Gesetzentwurf gegen Drohungen: Listen mit Suggestiv-Charakter

Die Große Koalition will die Veröffentlichung von Feindeslisten bestrafen. Ein erster Gesetzentwurf zeigt, wie heikel das Vorhaben ist.

Christine Lambrecht im Deutschen Bundestag

Von ihr fehlt noch ein Vorschlag zur Strafnorm bei Feindeslisten: Justizministerin Christine Lambrecht Foto: Jens Krick/Future Image/imago

KARLSRUHE taz | Die Große Koalition will im Herbst erneut das Strafrecht verschärfen. Erstmals soll es dann unter Strafe gestellt werden, sogenannte „Feindeslisten“ zu veröffentlichen.
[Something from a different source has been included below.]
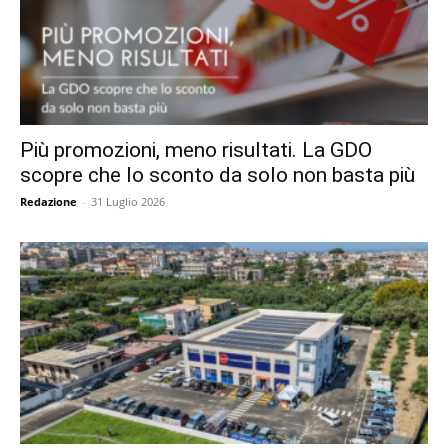
Più promozioni, meno risultati. La GDO
scopre che lo sconto da solo non basta più
Redazione
-
31 Luglio 2026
Das Vorhaben ist zwar keine Reaktion auf die Drohbriefe vom sogenannten “NSU 2.0“, doch die derzeitige Stimmung dürfte für weitere Strafrechtsverschärfungen günstig sein.

Als „Feindeslisten“ oder „Todeslisten“ werden bisher vor allem Namens- und Adresssammlungen bezeichnet, die von Rechtsextremisten angelegt werden und deren politische Gegner erfassen. Die NSU-Terroristen hatten eine solche Liste verfasst, ebenso der Ex-Bundeswehr-Soldat Franco A., der im Herbst wegen Terrorvorbereitungen vor Gericht stehen wird. Auch die Nordkreuz-Gruppe, die sich in Mecklenburg-Vorpommern auf einen „Tag X“ vorbereitete, sammelte Adressen von vermeintlichen Feinden.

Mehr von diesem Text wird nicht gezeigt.